"Ninguém educa ninguém. ninguem educa
a si mesmo, os homens se educam entre si,
mediatizadas pelo mundo."
Paulo Freire

25/08/2020 18:43 - Em tempos de pandemia, cuidar da saúde é fundamental - Síndrome de Bournout

Em 2019, a Síndrome de Bournout ou Síndrome do esgotamento profissional, como também é conhecida, passou a ser incluída na lista de classificação de Doenças da Organização Mundial de Saúde (OMS) que entrará em vigor em 2022.  

A Síndrome de Bournout é classificada como “resultante de estresse crônico no local de trabalho que não foi gerenciado com sucesso”, a síndrome, não foi categorizada como doença, mas, como um distúrbio ocupacional que afeta a saúde. 

No Brasil, a estimativa é que 30% dos trabalhadores (as) sofrem da Síndrome de Bournout (segundo a International Stress Management Association – ISMA-BR). 

Quem sofre desse distúrbio pode ter sintomas como: cansaço excessivo físico e mental, dor de cabeça constante, insônia, dificuldades de concentração, sentimentos de fracasso e insegurança, negatividade frequente, sensação de derrota, desesperança e incompetência, alterações repentinas de humor, fadiga, dores musculares, alteração nos batimentos cardíacos, entre outros sintomas.

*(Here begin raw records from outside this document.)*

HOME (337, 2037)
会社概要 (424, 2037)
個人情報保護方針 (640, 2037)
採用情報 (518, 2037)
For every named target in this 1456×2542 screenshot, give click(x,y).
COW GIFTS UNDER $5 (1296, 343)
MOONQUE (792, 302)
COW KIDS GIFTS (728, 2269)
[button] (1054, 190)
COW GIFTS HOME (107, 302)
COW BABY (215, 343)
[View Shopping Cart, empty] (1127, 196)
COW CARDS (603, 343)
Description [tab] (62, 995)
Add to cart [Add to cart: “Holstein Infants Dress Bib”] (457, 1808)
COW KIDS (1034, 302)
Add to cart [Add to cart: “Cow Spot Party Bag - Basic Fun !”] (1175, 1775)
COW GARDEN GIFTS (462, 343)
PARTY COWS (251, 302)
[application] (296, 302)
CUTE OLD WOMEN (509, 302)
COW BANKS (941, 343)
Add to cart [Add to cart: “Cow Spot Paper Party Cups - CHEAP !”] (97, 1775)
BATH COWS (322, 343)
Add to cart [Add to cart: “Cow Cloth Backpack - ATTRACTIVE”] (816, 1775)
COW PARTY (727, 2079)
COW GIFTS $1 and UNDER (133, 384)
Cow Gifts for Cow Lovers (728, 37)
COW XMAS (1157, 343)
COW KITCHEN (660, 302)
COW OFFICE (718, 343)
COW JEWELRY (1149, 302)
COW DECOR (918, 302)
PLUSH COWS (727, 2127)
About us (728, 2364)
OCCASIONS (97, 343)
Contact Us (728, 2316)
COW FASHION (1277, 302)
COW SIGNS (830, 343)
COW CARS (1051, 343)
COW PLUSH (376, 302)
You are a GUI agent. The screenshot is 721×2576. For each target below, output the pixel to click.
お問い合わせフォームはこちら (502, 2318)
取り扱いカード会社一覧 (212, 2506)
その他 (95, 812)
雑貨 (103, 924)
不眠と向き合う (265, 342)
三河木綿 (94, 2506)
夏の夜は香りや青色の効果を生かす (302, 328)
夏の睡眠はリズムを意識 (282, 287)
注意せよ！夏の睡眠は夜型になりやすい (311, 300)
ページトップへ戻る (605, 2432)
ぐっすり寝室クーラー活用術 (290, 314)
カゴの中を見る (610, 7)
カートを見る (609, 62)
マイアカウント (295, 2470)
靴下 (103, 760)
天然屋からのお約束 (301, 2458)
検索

A pesquisa e o livro Educação: carinho e trabalho , da CNTE e do professor Wanderley Codo, em 2006, já mostrou que Síndrome de Bournout afetava profundamente a vida cotidiana, a saúde mental e as condições de trabalho, entre os trabalhadores (as) em educação no Brasil: professores, funcionários e especialistas em educação da rede pública estadual e, apontou grande incidência de sintomas exaustão emocional, despersonalização e falta de envolvimento pessoal no trabalho.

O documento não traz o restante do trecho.